Words and deeds and bringing God into the present




Text: Luke 6:17-26


If you read the Gospels in large sections at at time, rather than in a few verses here and there as we usually do in church, you might notice that Jesus follows a pattern of teaching and doing, with some rest and prayer along the way. He speaks, and then he acts, and then he speaks again. Some of the actions Jesus takes are fairly foreign to us, like exorcisms and rebuking demons and miraculous healings, and as a society of people who are more likely these days to tune in to talking heads on the tv shows at home and talk radio in the car, and as a group of fairly well educated people who like to toss around opinions and ideas, it’s pretty tempting to just pass over the things Jesus does to focus on the things he says. 


Which is great when he is saying that God loves us and is hard when he says woe to you who are rich and well fed and happy.


So let me just say right off the bat that Jesus’s words at the beginning of today’s readings need to be heard in the context of what Jesus has been doing before his teaching and is going to do after he has finished it. 


What he has been doing since we last saw him calling Peter and James and John to leave their fishing boats and follow him is - a lot! First, he sees a leper, who asks to be made clean, and Jesus heals him. Then some people bring a paralyzed man to him (busting through the roof to lower his bed into the house) and Jesus heals him while also mentioning that forgiveness and physical healing are both needed for restoration to wholeness. Then he calls a tax collector, a rank outsider, to join his group and goes to a dinner party at his house. Then he healed a man with a withered hand, on the Sabbath in the synagogue. He’s been busy and what he’s been busy doing is reversing the fortunes of people on the margins, restoring them to health, and doing so in a very countercultural way - touching a leper, eating with tax collectors and Pharisees, healing on the Sabbath.


And after the teaching we hear today - the first part of the so-called Sermon on the Plain - he will go and heal a Roman centurion’s slave (Roman centurions of course being the enemy in Jesus’s town), and then raise a young man from the dead, restoring him to his impoverished mother.


And after that, messengers from John the Baptist will come and say to Jesus, who are you? Are you the messiah? You don’t seem like a messiah - you break the rules and lots of people are against you. And Jesus will say: Go and tell what you have seen, that the blind received their sight and the lame now walk and the lepers are cleansed and the dead have been raised. The outcast have been brought into the fold and this is the kingdom of God.


Jesus will speak - the kingdom of God is like this, he’ll say - and then he will act - bringing the kingdom of God into reality in the present. And then he will speak again and the hope is that the people who are listening, and that includes you and me, will connect the dots. We see him reversing the fortunes of the poor and the reviled and the hungry and the weeping and then we hear him say, this is the kingdom, these belong in the fold, too. And we understand that God’s work is going to be shown through the poor and outcast because those who are doing well are not going to need to be made better.


And for those of us who are already whole, who are already fed, who are already satisfied with many blessings - it is no skin off our noses if others are are made better and brought into the fold. Jesus will show us again and again that there is enough and more than enough. 


And Jesus will also show us again and again that the world will always be making it hard for those on the margins. The poor will always be with us he says, and that is not a commandment. It’s commentary. It’s background for where his work is to be and where he invites us to be also. The way the world works is that there are always forces that do not bring life to people and those forces are characterized by violence, misuse of power, and greed. Jesus showed that his work was to lift up those who were victims of those forces, victims of unjust structures, victims of poverty and disease. That’s where one will see God at work, when justice is brought to them.

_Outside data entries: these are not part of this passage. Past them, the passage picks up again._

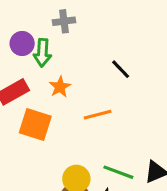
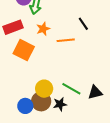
orange line: (98, 115) -> (66, 40), moved

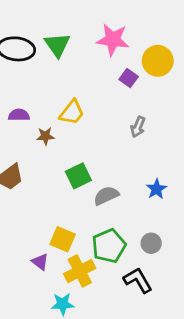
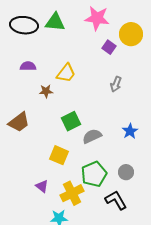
green triangle: (57, 45) -> (55, 22), turned -50
purple semicircle: (19, 115) -> (28, 66), moved
yellow square: (63, 239) -> (59, 155), moved

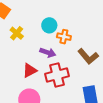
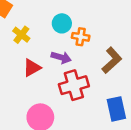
brown L-shape: (88, 56) -> (112, 60), turned -90
red triangle: (30, 70) -> (32, 68), moved

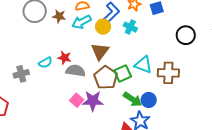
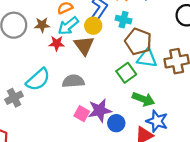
brown triangle: (100, 51) -> (84, 45), moved
red star: (64, 58) -> (57, 43), moved
cyan semicircle: (45, 63) -> (38, 80), size x1.6
brown pentagon: (106, 78) -> (138, 42), moved
blue circle: (149, 100) -> (116, 123), moved

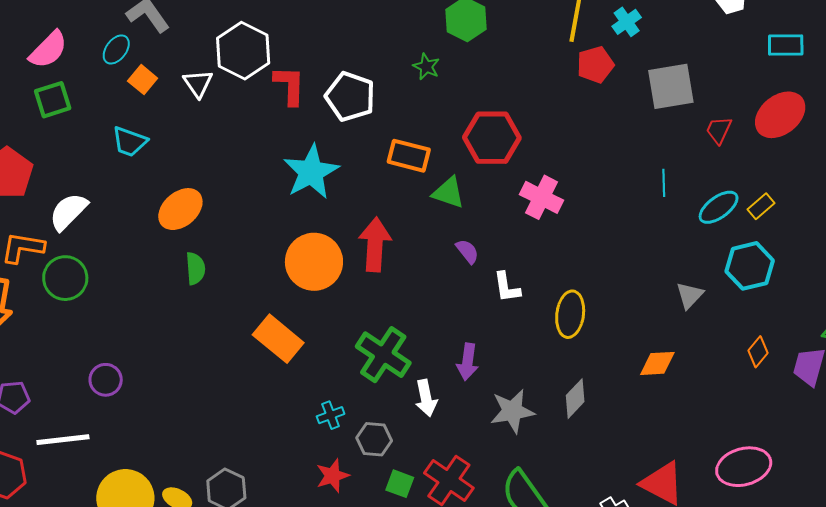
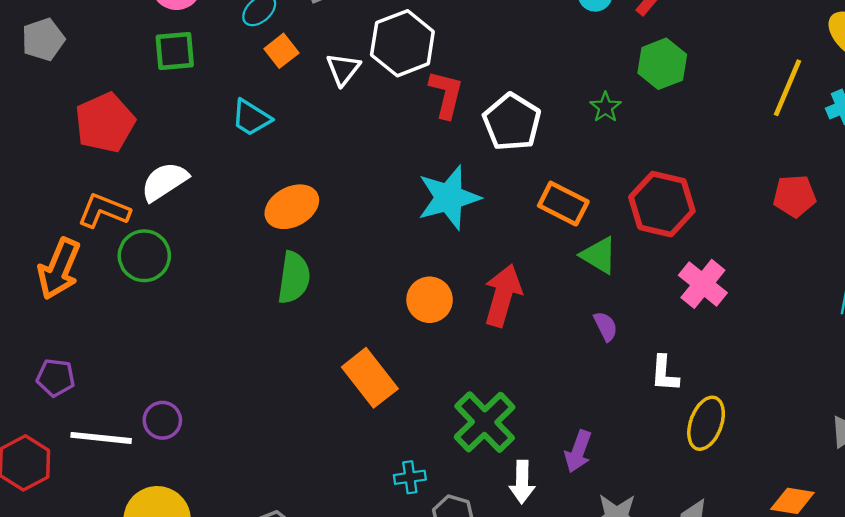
red pentagon: (595, 65) -> (794, 196), moved
orange circle: (314, 262) -> (430, 300), size x0.7
green semicircle: (195, 268) -> (294, 278), size x1.4
white L-shape: (507, 287) -> (665, 374), moved
purple circle: (106, 380) -> (162, 420), moved

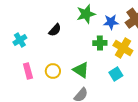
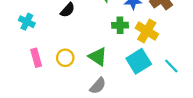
cyan cross: (20, 40) -> (27, 22), turned -32
cyan square: (116, 74) -> (139, 61), size x1.5

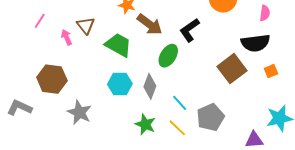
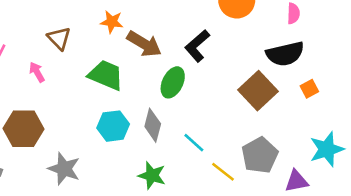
brown triangle: (86, 26) -> (59, 38), moved
gray pentagon: (210, 117) -> (260, 155), moved
yellow line: (177, 128) -> (223, 172), moved

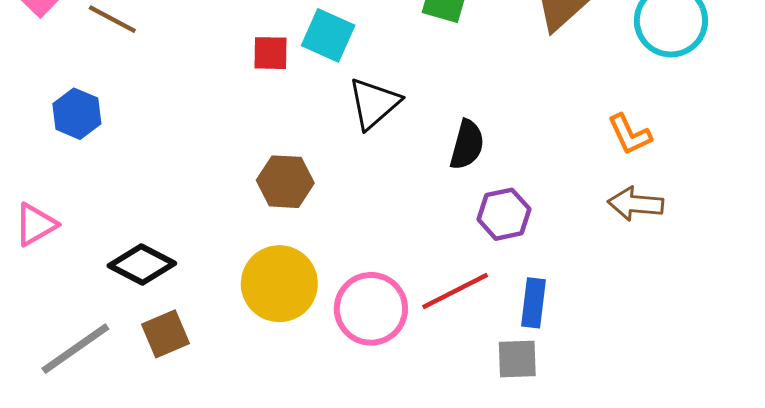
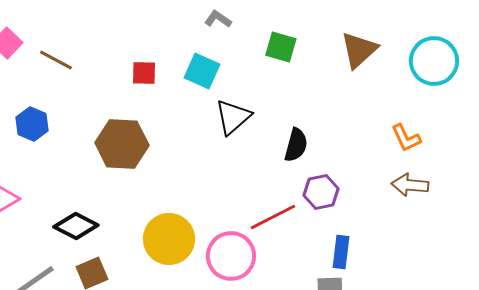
red square: (270, 53) -> (144, 73), moved
brown hexagon: (285, 182) -> (122, 144), moved, size x1.4
red line: (455, 291) -> (273, 217), moved

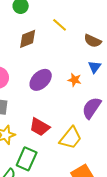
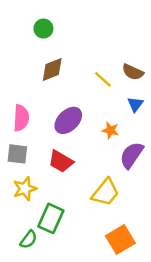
yellow line: (60, 25) -> (103, 79), moved
orange star: (75, 80) -> (110, 130), moved
red trapezoid: (40, 127) -> (61, 161), moved

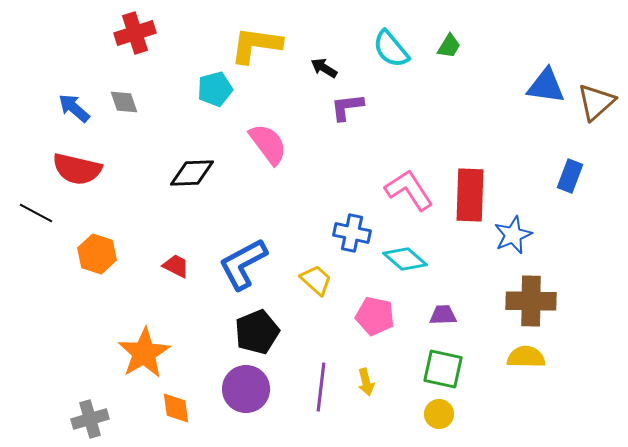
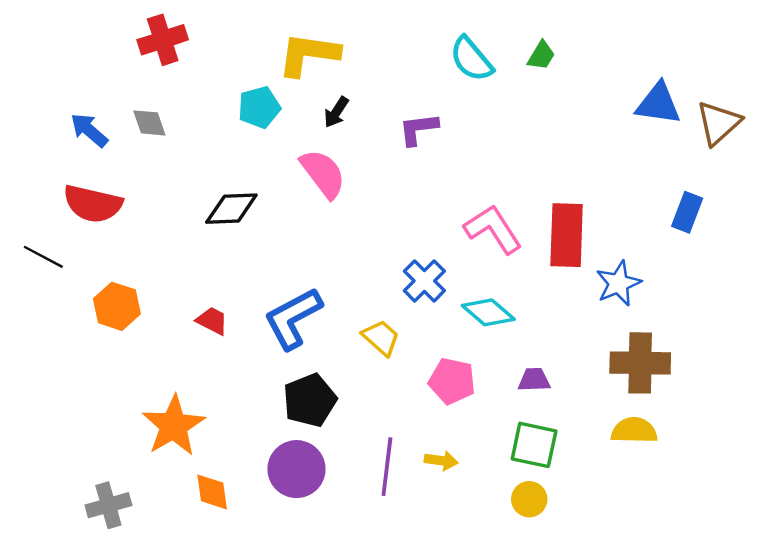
black arrow: (324, 68) -> (336, 112), moved, turned -88
blue cross: (352, 233) -> (424, 281), turned 33
yellow arrow: (366, 382) -> (441, 461), turned -68

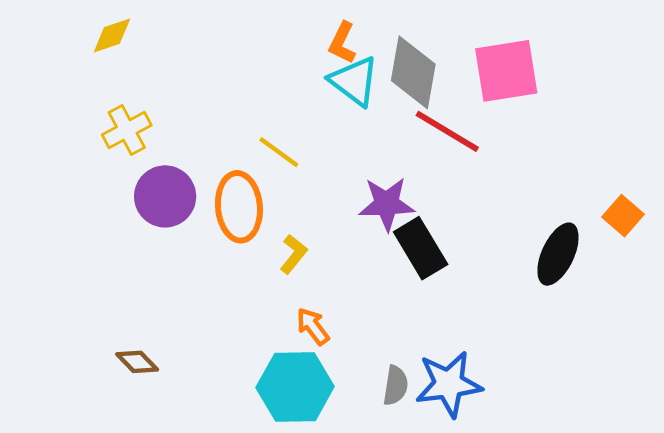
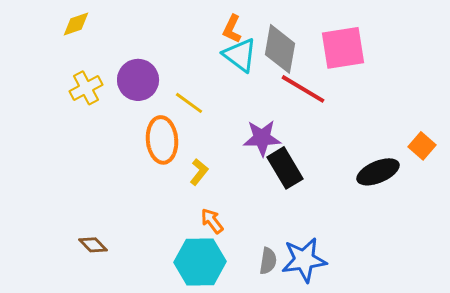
purple circle: (165, 196) -> (138, 80), moved
black ellipse: (558, 254) -> (378, 172), turned 42

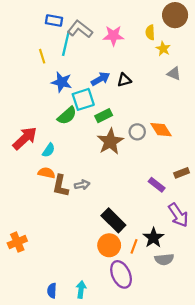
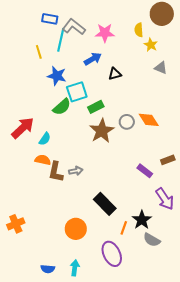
blue arrow: (100, 79) -> (93, 59), moved
orange circle: (109, 245) -> (76, 229), moved
gray semicircle: (164, 259) -> (152, 240), turned 36
blue semicircle: (52, 291) -> (48, 269), turned -88

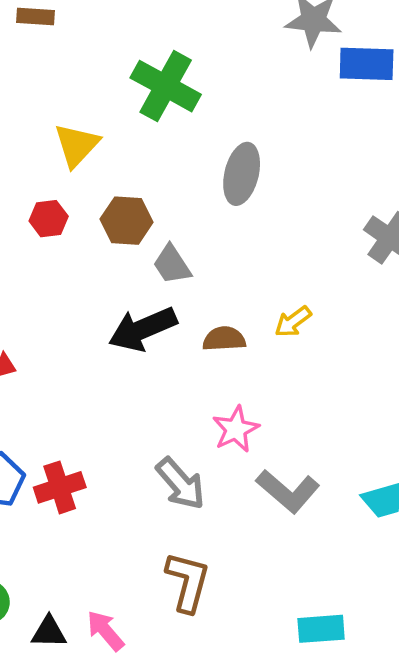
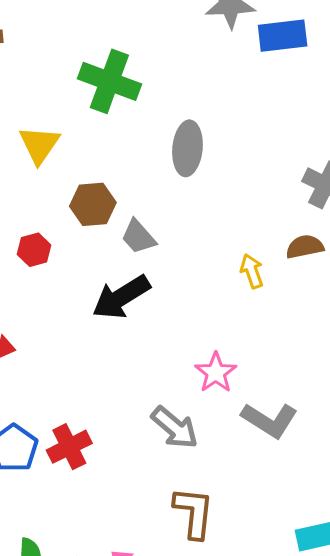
red hexagon: (49, 219) -> (34, 250), moved
yellow arrow: (293, 322) -> (252, 271), turned 116
brown semicircle: (224, 339) -> (305, 247), moved

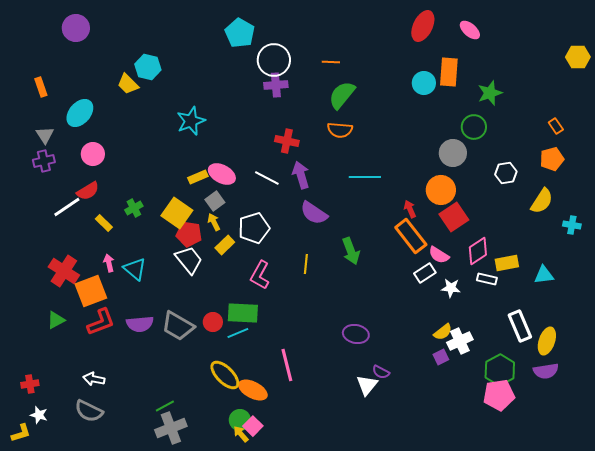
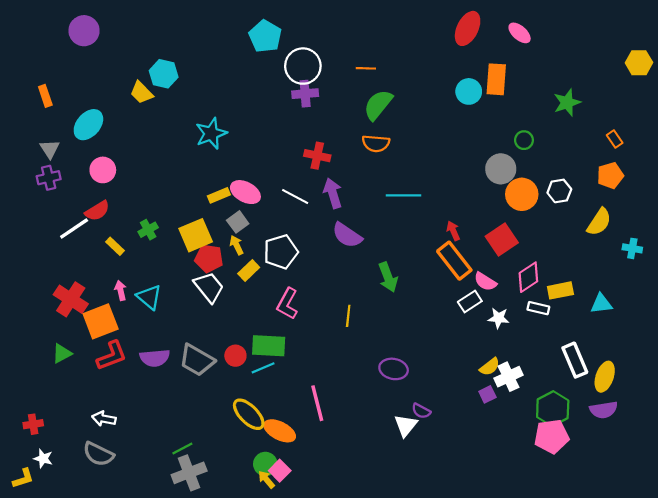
green star: (490, 93) -> (567, 103), moved
green circle: (474, 127) -> (524, 140), size x0.7
orange circle: (441, 190) -> (522, 194), moved
yellow square: (177, 213) -> (196, 235), turned 32
yellow line: (306, 264) -> (348, 316), moved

And that was a big reversal for those who heard him then, and for some who hear him now, because it is much more palatable to us to hear that our good fortune is due to God’s favor to us, that the good things we have are a sign that we are the deserving recipients of God’s special treatment when maybe we have good fortune because we are not victims of violence or poverty or someone else’s greed.


So when Jesus says, woe to you who are rich because you have received your consolation, it’s not a curse, but it is commentary. Those with wealth are already rewarded by the world. Those who are full are already satisfied. Those who laugh now are already enjoying life. But we might want to watch out, because it might not always be that way. We may discover an emptiness when our material comforts begin to feel meaningless, when tragedy comes, or a recognition that maybe we wasted our lives on stuff that doesn’t matter, when we have it all and we still feel hollow.


Jesus’s work was to show how God could be brought into the present, not just by making declarations, especially declarations about the future, but through his actions as a friend of the reviled and outcast and a healer of the suffering.


So what will we do with our blessings as we ponder how to answer Jesus’s call to us to follow? How will we bring God into the present? How will we show to the world the kingdom of God now?